The former prime minister said he had read a biography of Leon Trotsky after returning home from playing a concert, and that it was “like a light going on”.
He also said the dalliance with Trotskyism – which lasted less than a year – had meant that he “really understands” the left-wing politics.
Mr Blair gave the account in a BBC Radio 4 interview with Peter Hennessey for his Reflections programme.
He revealed he had “toyed with Marxism” ideologies after going through the first volume of Isaac Deutscher’s biography of Trotsky.
“When I got back, I picked it up and started to read it. And I literally didn't stop reading it all night. It opened a different world to me,” he said.

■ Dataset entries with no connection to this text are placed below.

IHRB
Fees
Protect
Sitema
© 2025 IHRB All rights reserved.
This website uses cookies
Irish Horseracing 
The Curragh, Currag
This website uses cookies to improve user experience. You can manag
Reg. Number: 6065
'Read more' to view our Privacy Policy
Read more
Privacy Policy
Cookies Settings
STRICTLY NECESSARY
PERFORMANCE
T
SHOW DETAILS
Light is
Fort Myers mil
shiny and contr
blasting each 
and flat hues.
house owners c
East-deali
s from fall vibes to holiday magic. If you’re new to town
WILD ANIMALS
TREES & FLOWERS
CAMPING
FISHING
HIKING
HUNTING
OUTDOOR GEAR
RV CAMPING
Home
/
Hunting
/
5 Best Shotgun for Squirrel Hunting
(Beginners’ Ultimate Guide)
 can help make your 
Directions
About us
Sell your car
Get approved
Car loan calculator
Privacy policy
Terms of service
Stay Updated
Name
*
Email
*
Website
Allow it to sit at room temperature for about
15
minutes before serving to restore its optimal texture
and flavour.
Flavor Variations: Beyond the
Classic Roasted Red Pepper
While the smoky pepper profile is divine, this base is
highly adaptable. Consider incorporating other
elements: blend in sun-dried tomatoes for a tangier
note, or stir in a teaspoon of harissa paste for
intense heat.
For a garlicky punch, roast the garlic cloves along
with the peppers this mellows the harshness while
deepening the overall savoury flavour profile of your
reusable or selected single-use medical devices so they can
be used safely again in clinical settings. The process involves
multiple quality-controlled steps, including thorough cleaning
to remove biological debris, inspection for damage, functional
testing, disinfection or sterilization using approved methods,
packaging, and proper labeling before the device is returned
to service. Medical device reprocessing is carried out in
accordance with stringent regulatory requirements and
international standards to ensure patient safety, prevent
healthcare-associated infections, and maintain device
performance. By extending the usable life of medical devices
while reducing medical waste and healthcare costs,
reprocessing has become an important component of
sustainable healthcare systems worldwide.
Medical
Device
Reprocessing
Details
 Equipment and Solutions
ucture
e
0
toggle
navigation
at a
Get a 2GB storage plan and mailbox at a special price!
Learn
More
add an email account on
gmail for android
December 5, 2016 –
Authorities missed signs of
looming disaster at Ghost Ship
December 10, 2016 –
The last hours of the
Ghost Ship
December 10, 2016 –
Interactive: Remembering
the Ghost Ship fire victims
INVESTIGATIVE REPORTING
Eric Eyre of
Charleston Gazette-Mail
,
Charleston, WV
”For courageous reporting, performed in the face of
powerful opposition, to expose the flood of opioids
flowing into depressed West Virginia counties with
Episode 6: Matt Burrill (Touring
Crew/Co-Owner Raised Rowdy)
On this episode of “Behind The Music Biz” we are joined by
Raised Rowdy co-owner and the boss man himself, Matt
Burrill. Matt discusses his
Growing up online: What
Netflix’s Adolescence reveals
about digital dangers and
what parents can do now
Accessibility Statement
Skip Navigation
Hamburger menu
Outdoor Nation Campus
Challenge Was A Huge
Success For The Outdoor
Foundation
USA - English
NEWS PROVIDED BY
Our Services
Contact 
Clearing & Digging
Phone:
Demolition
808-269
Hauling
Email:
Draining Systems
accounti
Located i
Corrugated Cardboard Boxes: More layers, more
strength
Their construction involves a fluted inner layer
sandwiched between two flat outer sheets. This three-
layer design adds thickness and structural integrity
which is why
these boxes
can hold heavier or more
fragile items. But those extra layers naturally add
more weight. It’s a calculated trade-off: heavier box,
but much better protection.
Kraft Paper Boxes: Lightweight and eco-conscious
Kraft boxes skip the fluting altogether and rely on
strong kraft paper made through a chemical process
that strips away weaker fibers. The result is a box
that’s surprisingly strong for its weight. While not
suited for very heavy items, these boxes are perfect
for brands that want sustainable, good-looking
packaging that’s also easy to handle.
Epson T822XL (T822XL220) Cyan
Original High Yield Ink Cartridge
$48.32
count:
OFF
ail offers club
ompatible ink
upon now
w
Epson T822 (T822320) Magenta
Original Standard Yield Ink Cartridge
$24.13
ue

“I suddenly thought the world's full of these extraordinary causes and injustices and here’s this guy Trotsky who was so inspired by all of this that he went out to create a Russian revolution and changed the world. I think it’s a very odd thing – just literally it was like a light going on.
“And even though, you know, over time I left that side of politics behind, the notion of having a cause and a purpose and one bigger than yourself or your own ambition – and I think probably allied at the same time to coming to religious faith – that changed my life in that period.”
Asked whether it was fair to say he had been “a Trot”, he replied: “Yeah. In that sense I was, actually…
“It was reasonably brief, let’s say. But I really understand that politics, by the way, because I was in and around it for long enough – it wasn’t more than a year probably – but in and around it long enough to understand it and then come, finally, to the conclusion that it wasn’t right.”
Mr Blair steered Labour away from leftism during his time at the helm, and his leadership was punctuated by frequent rebellions from those who identified more strongly with Marxist thought.
Elsewhere in the interview, Mr Blair said the so-called “Granita pact” with Gordon Brown had not been sealed at the restaurant which gave it its name, but in a “couple of different places in Edinburgh”.